> EXERCISE
From the entries below, count every line that contains the word "avril". Please give the number and nothing else.

____ AVAILABLE DATA

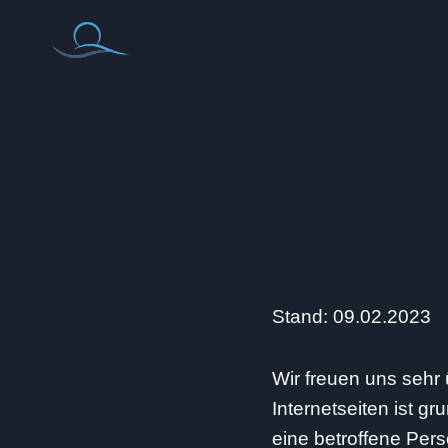
Zum
Inhalt
springen
Stand: 09.02.2023
Wir freuen uns sehr
Internetseiten ist 
eine betroffene Pe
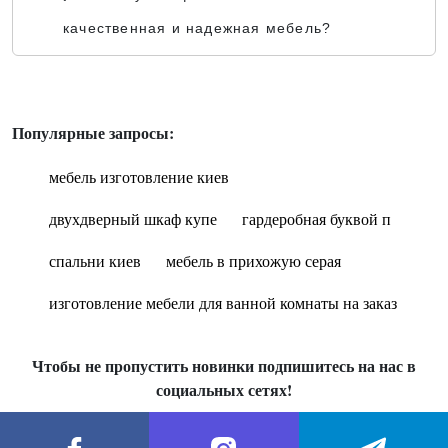
качественная и надежная мебель?
Популярные запросы:
мебель изготовление киев
двухдверный шкаф купе
гардеробная буквой п
спальни киев
мебель в прихожую серая
изготовление мебели для ванной комнаты на заказ
Чтобы не пропустить новинки подпишитесь на нас в
социальных сетях!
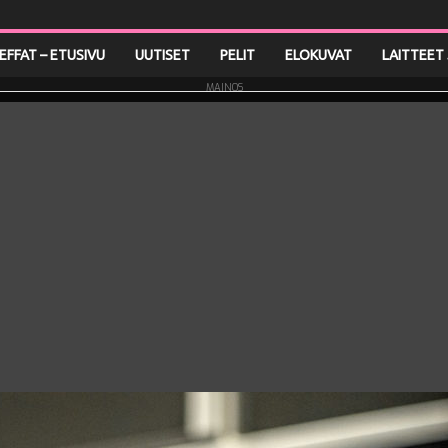
LEFFAT – ETUSIVU
UUTISET
PELIT
ELOKUVAT
LAITTEET 
MAINOS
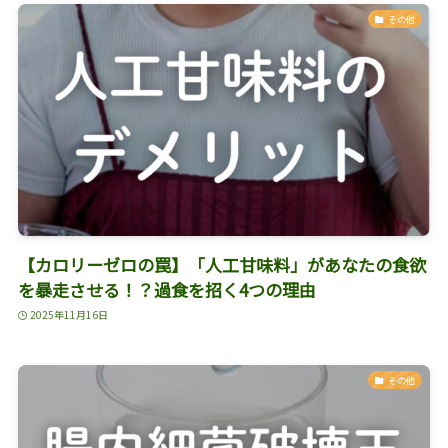
その他
【カロリーゼロの罠】「人工甘味料」があなたの食欲
を暴走させる！？過食を招く4つの理由
2025年11月16日
その他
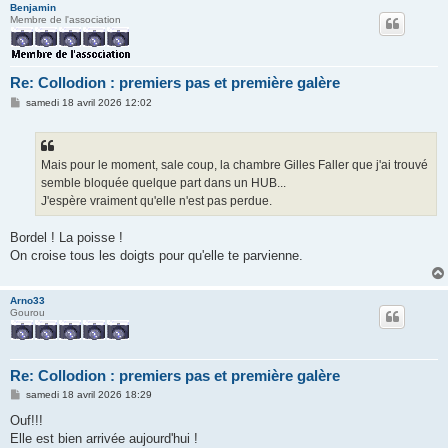
Benjamin
Membre de l'association
Re: Collodion : premiers pas et première galère
M
samedi 18 avril 2026 12:02
e
s
s
a
g
Mais pour le moment, sale coup, la chambre Gilles Faller que j'ai trouvé
e
semble bloquée quelque part dans un HUB...
J'espère vraiment qu'elle n'est pas perdue.
Bordel ! La poisse !
On croise tous les doigts pour qu'elle te parvienne.
Arno33
Gourou
Re: Collodion : premiers pas et première galère
M
samedi 18 avril 2026 18:29
e
s
Ouf!!!
s
Elle est bien arrivée aujourd'hui !
a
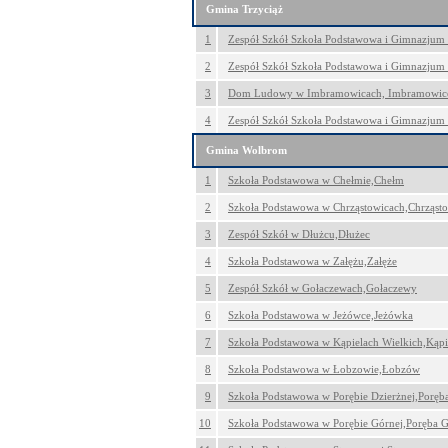
Gmina Trzyciąż
1
Zespół Szkół Szkoła Podstawowa i Gimnazjum w
2
Zespół Szkół Szkoła Podstawowa i Gimnazjum 
3
Dom Ludowy w Imbramowicach, Imbramowic
4
Zespół Szkół Szkoła Podstawowa i Gimnazjum
Gmina Wolbrom
1
Szkoła Podstawowa w Chełmie,Chełm
2
Szkoła Podstawowa w Chrząstowicach,Chrząst
3
Zespół Szkół w Dłużcu,Dłużec
4
Szkoła Podstawowa w Załężu,Załęże
5
Zespół Szkół w Gołaczewach,Gołaczewy
6
Szkoła Podstawowa w Jeżówce,Jeżówka
7
Szkoła Podstawowa w Kąpielach Wielkich,Kąpi
8
Szkoła Podstawowa w Łobzowie,Łobzów
9
Szkoła Podstawowa w Porębie Dzierżnej,Poręb
10
Szkoła Podstawowa w Porębie Górnej,Poręba 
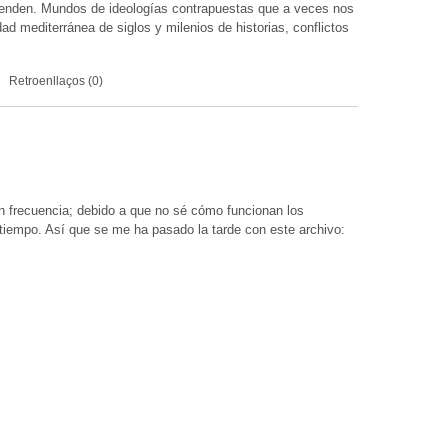
ntienden. Mundos de ideologías contrapuestas que a veces nos
 mediterránea de siglos y milenios de historias, conflictos
Retroenllaços (0)
n frecuencia; debido a que no sé cómo funcionan los
 tiempo. Así que se me ha pasado la tarde con este archivo:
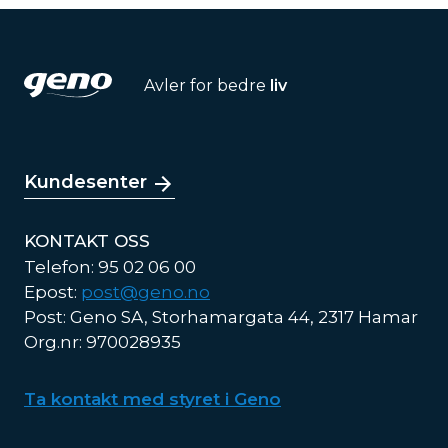
Avler for bedre
liv
Kundesenter
KONTAKT OSS
Telefon: 95 02 06 00
Epost:
post@geno.no
Post: Geno SA, Storhamargata 44, 2317 Hamar
Org.nr: 970028935
Ta kontakt med styret i Geno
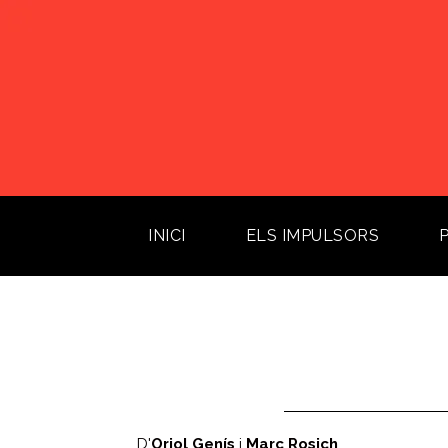
INICI
(current)
ELS IMPULSORS
D'
Oriol Genís
i
Marc Rosich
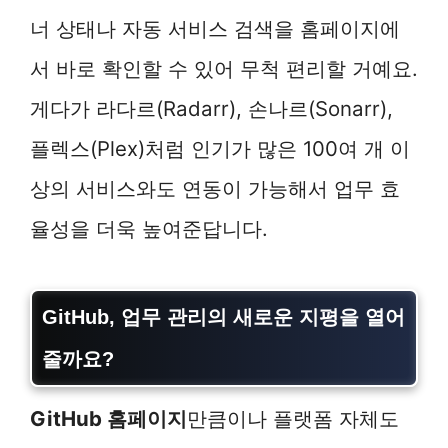
너 상태나 자동 서비스 검색을 홈페이지에
서 바로 확인할 수 있어 무척 편리할 거예요.
게다가 라다르(Radarr), 손나르(Sonarr),
플렉스(Plex)처럼 인기가 많은 100여 개 이
상의 서비스와도 연동이 가능해서 업무 효
율성을 더욱 높여준답니다.
GitHub, 업무 관리의 새로운 지평을 열어
줄까요?
GitHub 홈페이지
만큼이나 플랫폼 자체도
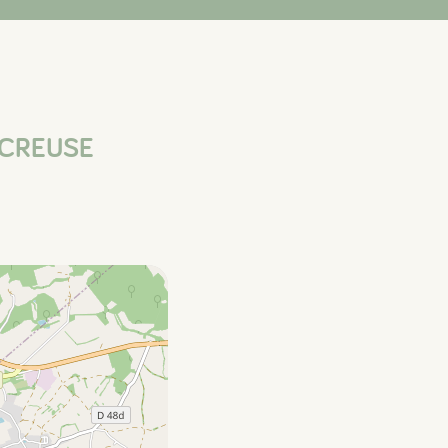
R-CREUSE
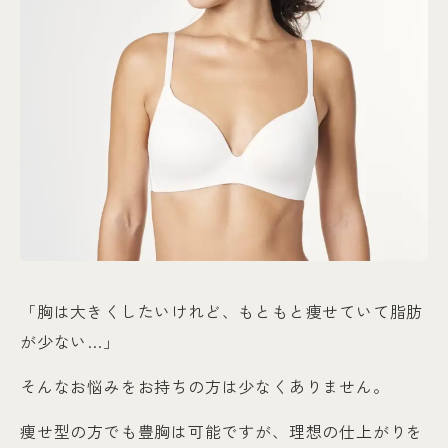
「胸は大きくしたいけれど、もともと痩せていて脂肪
が少ない…」
そんなお悩みをお持ちの方は少なくありません。
痩せ型の方でも豊胸は可能ですが、理想の仕上がりを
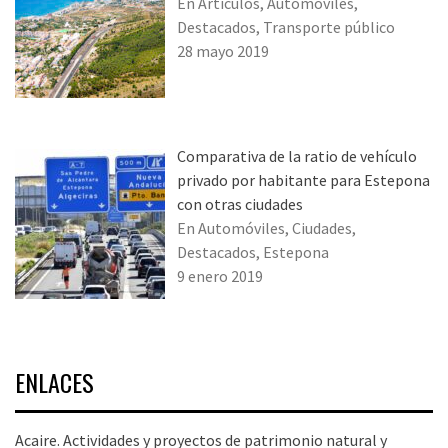
En Artículos, Automóviles,
Destacados, Transporte público
28 mayo 2019
Comparativa de la ratio de vehículo
privado por habitante para Estepona
con otras ciudades
En Automóviles, Ciudades,
Destacados, Estepona
9 enero 2019
ENLACES
Acaire. Actividades y proyectos de patrimonio natural y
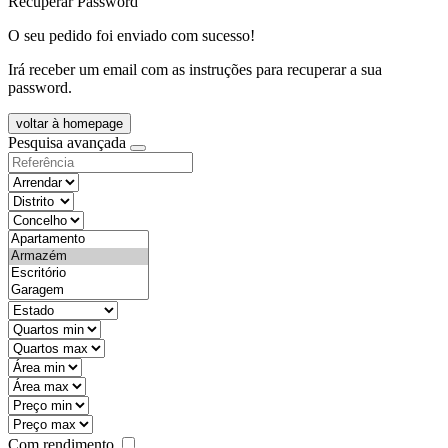
Recuperar Password
O seu pedido foi enviado com sucesso!
Irá receber um email com as instruções para recuperar a sua
password.
voltar à homepage
Pesquisa avançada
objective
districtId
countyId
types
state
mintypo
maxtypo
minarea
maxarea
minprice
maxprice
Com rendimento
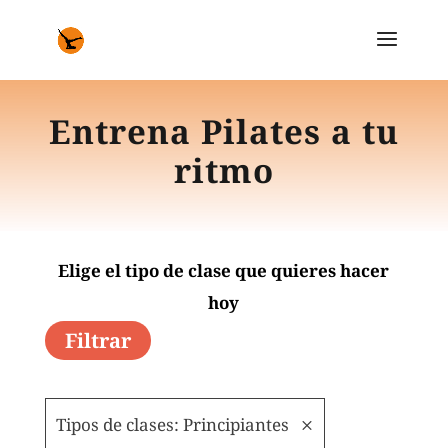
Entrena Pilates a tu
ritmo
Elige el tipo de clase que quieres hacer
hoy
Filtrar
Tipos de clases: Principiantes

________

> EXPECTED ANSWER
2